Because the credit ratings are currently capped by Morningstar DBRS' credit view on FHELP, any change in either the partner composition or the credit ratings on SEI could result in a change to the credit rating, absent any mitigating provision. Morningstar DBRS does not view a positive credit rating action on NCPLP as likely at this time. Similarly, Morningstar DBRS does not believe that there will be pressure on the credit ratings due to deteriorating credit quality of the Shipper's shareholder or guarantor at this time. However, significant operational underperformance that consistently breaches the required minimum service levels or an extended service interruption triggered by an extraordinary event (fire, spills, etc.) that causes significant revenue loss could lead to an adverse impact on NCPLP's credit ratings.

ENVIRONMENTAL, SOCIAL, AND GOVERNANCE CONSIDERATIONS

There were no Environmental/Social/Governance factor(s) that had a significant or relevant effect on the credit analysis.

A description of how Morningstar DBRS considers ESG factors within the Morningstar DBRS analytical framework can be found in the Morningstar DBRS Criteria: Approach to Environmental, Social, and Governance Risk Factors in Credit Ratings (23 January 2024) https://dbrs.morningstar.com/research/427030

BUSINESS RISK ASSESSMENT (BRA) AND FINANCIAL RISK ASSESSMENT (FRA)
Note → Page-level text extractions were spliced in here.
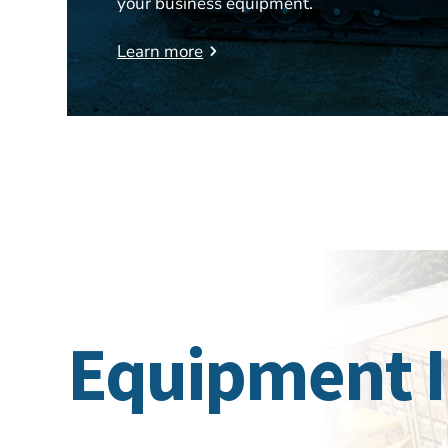
your business equipment.
Learn more
Equipment 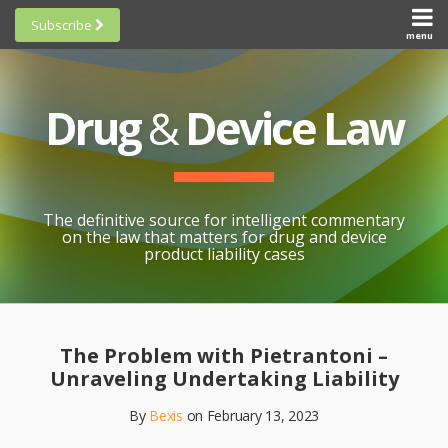
Skip
Subscribe
to
menu
HOME
Scorecards
content
Search
ABOUT
General
SUBSCRIBE
Research
Drug
&
Device Law
TOPICS
Cheat
CONTACT
Sheets
AWARDS
State-
By-State
SCORECARDS
The definitive source for intelligent commentary
Research
GENERAL
on the law that matters for drug and device
RESEARCH
Blogroll
product liability cases
STATE-
Links &
BY-STATE
Resources
Print:
Email
Like
Share
RESEARCH
Awards
this
this
this
CHEAT
The Problem with Pietrantoni –
All
post
post
post
SHEETS
Unraveling Undertaking Liability
Topics
on
By
Bexis
on
February 13, 2023
LinkedIn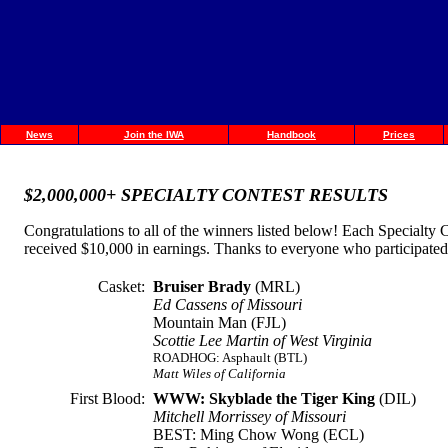
News
Join the IWA
Handbook
Prices
$2,000,000+ SPECIALTY CONTEST RESULTS
Congratulations to all of the winners listed below! Each Specialt
received $10,000 in earnings. Thanks to everyone who participated an
Casket:
Bruiser Brady
(MRL)
Ed Cassens of Missouri
Mountain Man (FJL)
Scottie Lee Martin of West Virginia
ROADHOG: Asphault (BTL)
Matt Wiles of California
First Blood:
WWW: Skyblade the Tiger King
(DIL)
Mitchell Morrissey of Missouri
BEST: Ming Chow Wong (ECL)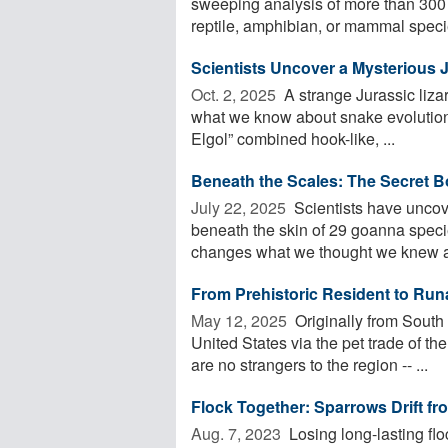
sweeping analysis of more than 300 s
reptile, amphibian, or mammal specie
Scientists Uncover a Mysterious 
Oct. 2, 2025 
A strange Jurassic liza
what we know about snake evolution.
Elgol” combined hook-like, ...
Beneath the Scales: The Secret B
July 22, 2025 
Scientists have unc
beneath the skin of 29 goanna specie
changes what we thought we knew abo
From Prehistoric Resident to Runa
May 12, 2025 
Originally from South 
United States via the pet trade of th
are no strangers to the region -- ...
Flock Together: Sparrows Drift f
Aug. 7, 2023 
Losing long-lasting fl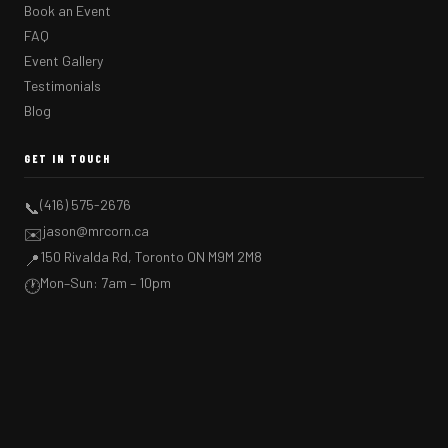
Book an Event
FAQ
Event Gallery
Testimonials
Blog
GET IN TOUCH
(416) 575-2676
📞
jason@mrcorn.ca
✉️
150 Rivalda Rd, Toronto ON M9M 2M8
📍
Mon–Sun: 7am – 10pm
🕐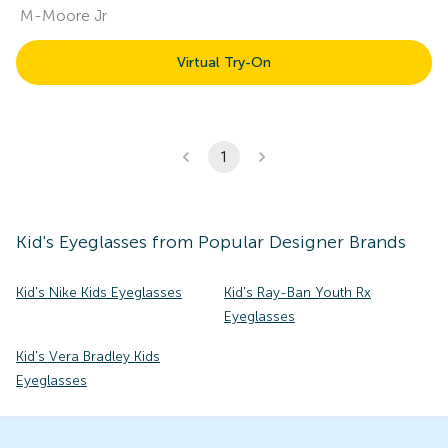
M-Moore Jr
Virtual Try-On
1
Kid's
Eyeglasses
from Popular Designer Brands
Kid's Nike Kids Eyeglasses
Kid's Ray-Ban Youth Rx
Eyeglasses
Kid's Vera Bradley Kids
Eyeglasses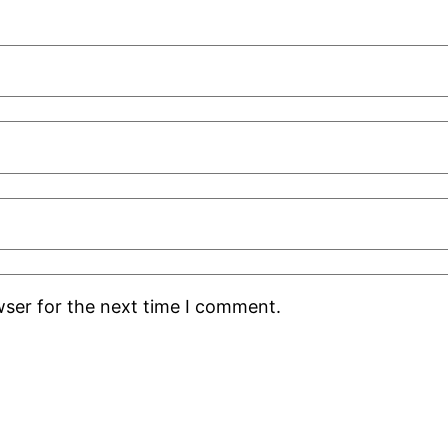
wser for the next time I comment.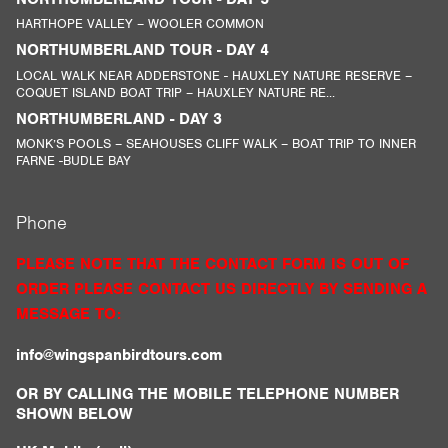
HARTHOPE VALLEY – WOOLER COMMON
NORTHUMBERLAND TOUR - DAY 4
LOCAL WALK NEAR ADDERSTONE - HAUXLEY NATURE RESERVE –
COQUET ISLAND BOAT TRIP – HAUXLEY NATURE RE...
NORTHUMBERLAND - DAY 3
MONK’S POOLS – SEAHOUSES CLIFF WALK – BOAT TRIP TO INNER
FARNE -BUDLE BAY
Phone
PLEASE NOTE THAT THE CONTACT FORM IS OUT OF
ORDER PLEASE CONTACT US DIRECTLY BY SENDING A
MESSAGE TO:
info@wingspanbirdtours.com
OR BY CALLING THE MOBILE TELEPHONE NUMBER
SHOWN BELOW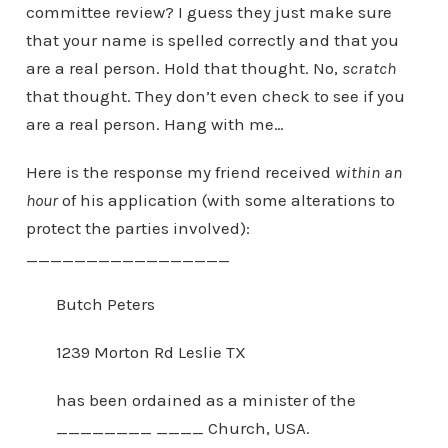
committee review? I guess they just make sure
that your name is spelled correctly and that you
are a real person. Hold that thought. No,
scratch
that thought. They don’t even check to see if you
are a real person. Hang with me…
Here is the response my friend received
within an
hour
of his application (with some alterations to
protect the parties involved):
_________________
Butch Peters
1239 Morton Rd Leslie TX
has been ordained as a minister of the
________ ____ Church, USA.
A) Weighting of BRA Factors

In the analysis of Northern Courier Pipeline Limited Partnership the Rating Driver factors listed in the methodology are considered in the order of importance.

B) Weighting of FRA Factors

In the analysis of Northern Courier Pipeline Limited Partnership, the following FRA factor listed in the methodology was considered more important: DSCR (the only applicable factor)

C) Weighting of the BRA and the FRA

In the analysis of Northern Courier Pipeline Limited Partnership the FRA carries greater weight than the BRA.

Notes:

All figures are in Canadian dollars unless otherwise noted.

Morningstar DBRS applied the following principal methodology:

Global Methodology for Rating Project Finance (15 April 2024)

https://dbrs.morningstar.com/research/431188

Morningstar DBRS Global Corporate Criteria (15 April 2024)

https://dbrs.morningstar.com/research/431186/

Morningstar DBRS Criteria: Approach to Environmental, Social, and Governance Risk Factors in Credit Ratings (23 January 2024) https://dbrs.morningstar.com/research/427030

The credit rating methodologies used in the analysis of this transaction can be found at: https://dbrs.morningstar.com/about/methodologies.

A description of how Morningstar DBRS analyzes corporate finance transactions and how the methodologies are collectively applied can be found at: https://dbrs.morningstar.com/research/397223.

The related regulatory disclosures pursuant to the National Instrument 25-101 Designated Rating Organizations are hereby incorporated by reference and can be found by clicking on the link under Related Documents or by contacting us at info-DBRS@morningstar.com.

The credit rating was initiated at the request of the rated entity.

The rated entity or its related entities did participate in the credit rating process for this credit rating action.

Morningstar DBRS had access to the accounts, management and other relevant internal documents of the rated entity or its related entities in connection with this credit rating action.

This is a solicited credit rating.

The conditions that lead to the assignment of a Negative or Positive trend are generally resolved within a 12-month period. Morningstar DBRS trends and credit ratings are under regular surveillance.